Norfolk, Virginia, is the proud home of the largest naval base in the world. No matter what your reason is for visiting Norfolk, you shouldn't miss the opportunity to tour Naval Station Norfolk.
Naval Station Norfolk's mission is to support and improve the personnel and logistics readiness of the U.S. Atlantic Fleet. The Norfolk naval base provides seaport, airport, and squadron facilities, quality of life, and personnel management services.
Don't miss the tours of the Naval Base. The 45-minute tour departs from the Naval Tour and Information Center located at 9079 Hampton Blvd, next to Gate 5. Bus tours conducted by Navy personnel ride past aircraft carriers, destroyers, frigates, amphibious assault ships and the busy airfield. The tour also drives by historic homes from the 1907 Jamestown Exposition. There is a charge for the tour. A picture ID is required for all adults.
Naval Station Norfolk, the world's largest Naval Station, occupies about 4,300 acres on a peninsula known as Sewells Point. Port facilities extend more than four miles along the waterfront and include some seven miles of pier and wharf space.
75 ships and 134 aircraft are home-ported here, and when they are not at sea they're along side one of the 13 piers or inside one of the 11 aircraft hangars for repair, refit, training and to provide the ship's or squadron's crew an opportunity to be with their families. Naval Station Norfolk is homeport to aircraft carriers, cruisers, destroyers, large amphibious ships, submarines, supply ships, airplanes and helicopters.

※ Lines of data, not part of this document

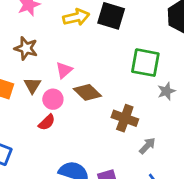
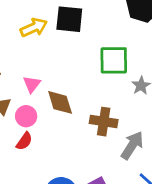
brown diamond: (87, 92) -> (60, 102), turned 40
gray arrow: (147, 146) -> (132, 145), size x1.5

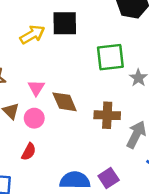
red semicircle: (24, 141) -> (29, 152), moved

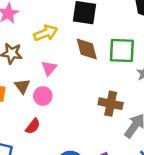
yellow arrow: (32, 35) -> (46, 33), moved
brown diamond: (65, 102) -> (87, 49), moved

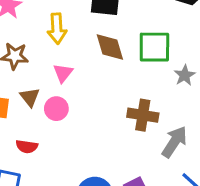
yellow arrow: (46, 33) -> (57, 29), turned 110
red semicircle: (33, 126) -> (27, 146), moved, turned 63

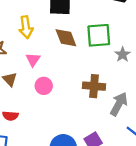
pink circle: (56, 109) -> (44, 86), moved

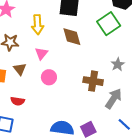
green square: (99, 35) -> (109, 24), moved, turned -35
gray star: (123, 54) -> (118, 64), moved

Air Operations conducts over 100,000 flight operations each year, an average of 275 flights per day or one every six minutes. Over 150,000 passengers and 264,000 tons of mail and cargo depart annually on Air Mobility Command aircraft and other chartered flights from the NSN airfield. It is the hub for Navy logistics going to the European and Central Command theaters of operations, and to the Caribbean.
The land on which Naval Station is located was originally the site of the 1907 Jamestown Exposition, a mammoth 300th anniversary celebration of the establishment of the first permanent English settlement in America in 1607. 21 states constructed buildings that celebrated their history and industry. Pennsylvania House, a 2/3rds replica of Independence Hall, is one of several state houses that are still standing at the Naval Station.
During the Jamestown Exposition, high-ranking naval officers agreed that this site was ideal for naval activity. After the United States entered World War I in April 1917, the Secretary of the Navy was persuaded to buy the property.